Organizing Your Day as a New Teacher
Rebecca Hollander

When I think back to my first year of teaching, I remember being totally overwhelmed at the sheer amount of information I was supposed to remember! Someone once told me that teachers need to be able to make at least one hundred decisions every class – I don’t believe that; I think it’s more like two hundred. The decisions they were talking about, of course, had to do with teaching and students, not with the topic of this paper: organization. Those decisions had to be taken care of before I entered the classroom. The hardest thing for me to do was to organize myself and my time so that I knew what was going on in every class. I had come from student teaching one group of students four times a week, to teaching six groups of students 3-4 times a week. I was teaching two preps (7th & 8th grade) and no class was ever going at the same speed.

What was I to do? At first, I started organizing myself the way my mentor teacher did…one sheet of paper per day subdivided into periods. In every box, I placed a different lesson. I knew what I was supposed to (in the ideal world where all students are the same), but I found that my classes went at completely different speeds, so I would do one thing with one class and forget to do it with another. I was constantly asking… “What did we do yesterday?” I am sure my students thought I was in the advanced stages of senility! 

I had the “brilliant” idea of writing down what happened in each class so that I could refer back to it before encountering the students. My margins started looking a bit ragged, plus I was killing so many trees! I checked around with my colleagues to see how they organized their time: some used a plan-book, some a calendar for each class, some used a number system (lessons 1-36, one a day). I chose what I liked and slowly, found my own system (a plan-book, combined with lesson number system and notes). This system works for me, but then again, I’m overly enthusiastic about organization!

I figured out what I was doing, but then I wasn’t sure how to keep everything organized. Where did I take attendance? Where should I store the students’ work? How was I to keep everything separate? Again I checked around and looked at what other teachers were doing. I remembered back to student teaching and I worked through it. I wound up with a system of individual class file folders, with attendance attached. This system has helped me to know who, where, and what I am teaching. In addition, it has allowed me to keep classes portable in a school where we all share classrooms.

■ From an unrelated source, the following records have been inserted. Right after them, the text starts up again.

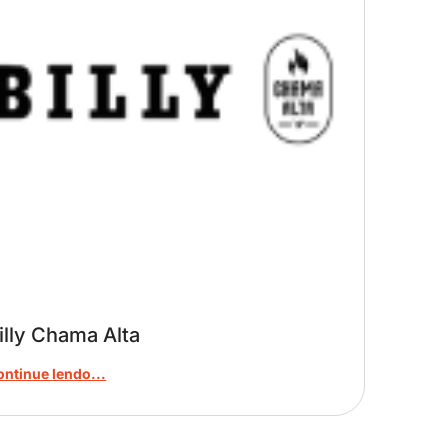
illy Chama Alta
ontinue lendo...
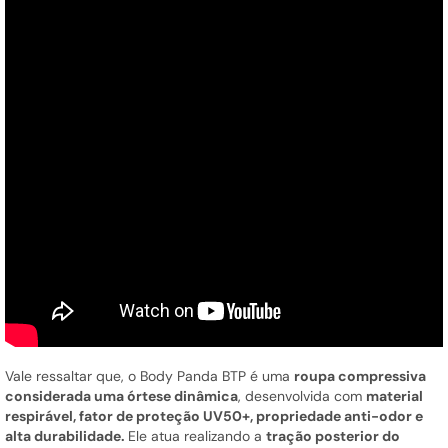
Vale ressaltar que, o Body Panda BTP é uma
roupa compressiva
considerada uma órtese dinâmica
, desenvolvida com
material
respirável, fator de proteção UV50+, propriedade anti-odor e
alta durabilidade.
Ele atua realizando a
tração posterior do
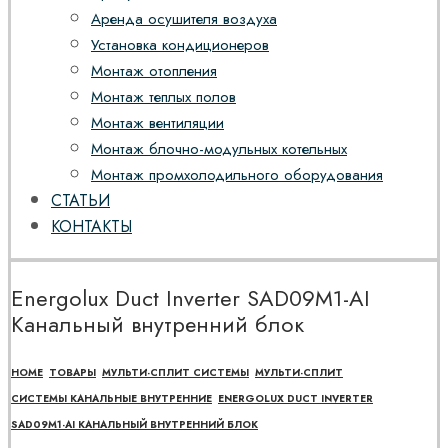
Аренда осушителя воздуха
Установка кондиционеров
Монтаж отопления
Монтаж теплых полов
Монтаж вентиляции
Монтаж блочно-модульных котельных
Монтаж промхолодильного оборудования
СТАТЬИ
КОНТАКТЫ
Energolux Duct Inverter SAD09M1-AI
Канальный внутренний блок
HOME
ТОВАРЫ
МУЛЬТИ-СПЛИТ СИСТЕМЫ
МУЛЬТИ-СПЛИТ
СИСТЕМЫ КАНАЛЬНЫЕ ВНУТРЕННИЕ
ENERGOLUX DUCT INVERTER
SAD09M1-AI КАНАЛЬНЫЙ ВНУТРЕННИЙ БЛОК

My organization process has evolved over time, but what I have found is that the more I checked around with other people, the better I felt about what I was doing. I could take ideas from my fellow teachers and at the same time, get feedback on what I was doing. I still come up with new ideas every year and some day, I hope to perfect my craft (the organization part of it anyway). What I have found is that the less I had to think about organizing, the more I could begin thinking about teaching and the better my day/ life.